Iscoa’s mother, Joaquina del Cid Plasecea, obtained a temporary restraining order to keep her from being moved. Maricopa County Superior Court Judge Carey Hyatt also ordered that the family post a $20,000 bond by Tuesday to cover St. Joseph’s costs of postponing the transfer.
However, Curtin said that the hospital gave the family three more days to come up with the money before a hearing Friday.
If the family can prove that Iscoa would suffer irreparable injury by a move, the bond will be refunded and Iscoa will not be transferred. But if Hyatt determines that Iscoa is not in imminent danger by a move, the family will forfeit the bond. […]
Iscoa is legally in the country under temporary protected status. Sharon Rummery, U.S. Citizenship and Immigration Services spokeswoman, said temporary protected status can be granted to people who are in the United States without valid immigration status when a catastrophe happens in their home country.
Curtin said that Iscoa, now the mother of seven children, has been taken out of the intensive-care unit. Iscoa has a brain injury, non-functioning kidneys and is being tube-fed. A neurological assessment has not been done, Curtin said.
To send a woman who is here legally (and was a contributing member to society for 17 years before her health crisis) back to a country where she will not receive the health care she needs to survive is nothing short of government sanctioned murder. The Honduran hospital they want to send her to doesn’t even have a dialysis unit.

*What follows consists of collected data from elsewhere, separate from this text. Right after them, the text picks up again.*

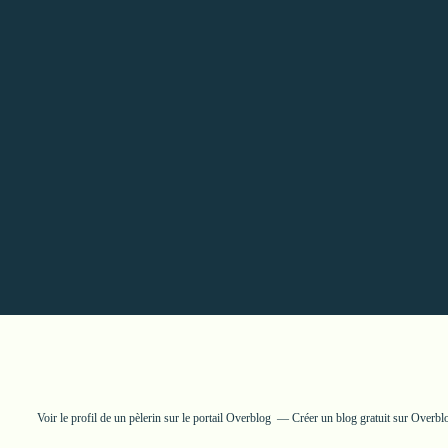
Voir le profil de
un pèlerin
sur le portail Overblog
Créer un blog gratuit sur Overbl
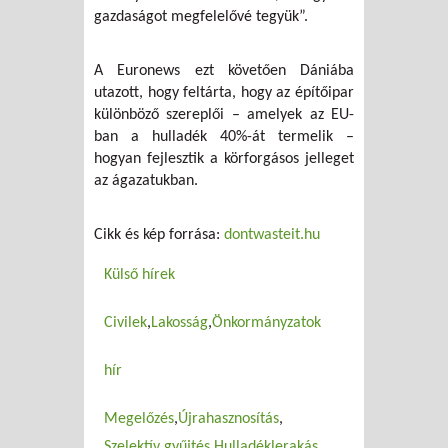
gazdaságot megfelelővé tegyük”.
A Euronews ezt követően Dániába
utazott, hogy feltárta, hogy az építőipar
különböző szereplői – amelyek az EU-
ban a hulladék 40%-át termelik –
hogyan fejlesztik a körforgásos jelleget
az ágazatukban.
Cikk és kép forrása:
dontwasteit.hu
Külső hírek
Civilek
Lakosság
Önkormányzatok
hír
Megelőzés
Újrahasznosítás
Szelektív gyűjtés
Hulladéklerakás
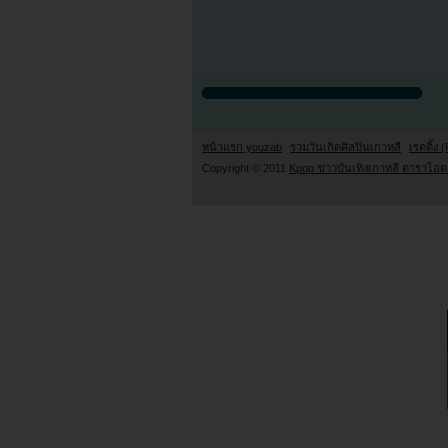
หน้าแรก youzab
รวมวันเกิดศิลปินเกาหลี
เรตติ้ง (
Copyright © 2011
Kpop ข่าวบันเทิงเกาหลี ดาราไอดอ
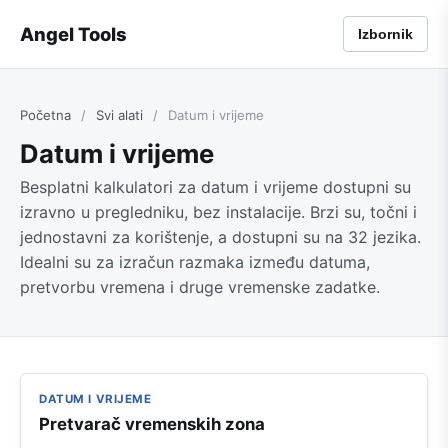
Angel Tools
Izbornik
Početna
/
Svi alati
/
Datum i vrijeme
Datum i vrijeme
Besplatni kalkulatori za datum i vrijeme dostupni su
izravno u pregledniku, bez instalacije. Brzi su, točni i
jednostavni za korištenje, a dostupni su na 32 jezika.
Idealni su za izračun razmaka između datuma,
pretvorbu vremena i druge vremenske zadatke.
DATUM I VRIJEME
Pretvarač vremenskih zona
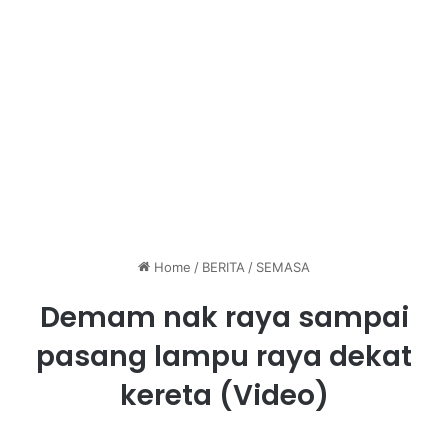
Home
/
BERITA
/
SEMASA
Demam nak raya sampai
pasang lampu raya dekat
kereta (Video)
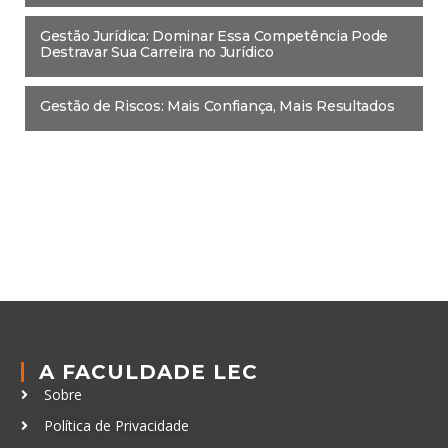
Gestão Jurídica: Dominar Essa Competência Pode
Destravar Sua Carreira no Jurídico
Gestão de Riscos: Mais Confiança, Mais Resultados
A FACULDADE LEC
Sobre
Política de Privacidade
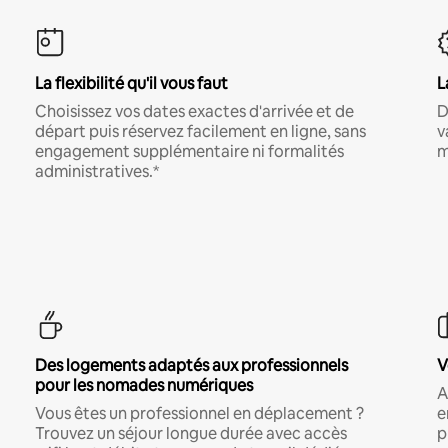
La flexibilité qu'il vous faut
L
Choisissez vos dates exactes d'arrivée et de
D
départ puis réservez facilement en ligne, sans
v
engagement supplémentaire ni formalités
m
administratives.*
Des logements adaptés aux professionnels
V
pour les nomades numériques
A
Vous êtes un professionnel en déplacement ?
e
Trouvez un séjour longue durée avec accès
p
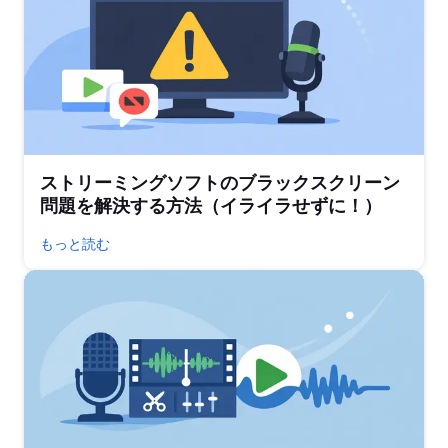
ストリーミングソフトのブラックスクリーン
問題を解決する方法（イライラせずに！）
もっと読む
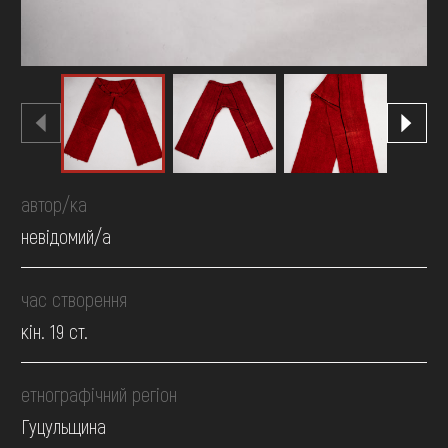
автор/ка
невідомий/а
час створення
кін. 19 ст.
етнографічний регіон
Гуцульщина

I’ve had relatives die of kidney failure, and it is gruesome, even with the dialysis and a constant flow of morphine. Knowing full well that the hospital isn’t equipped to handle her needs is outright cruel and a spit in the face to the concept of humanitarianism.
Looks like the hospital is conveniently changing its tune (as Iscoa’s condition has greatly improved). They’ll no longer try to deport her, although the same can’t be said for the 100 or so other patients they (questionably) deport annually.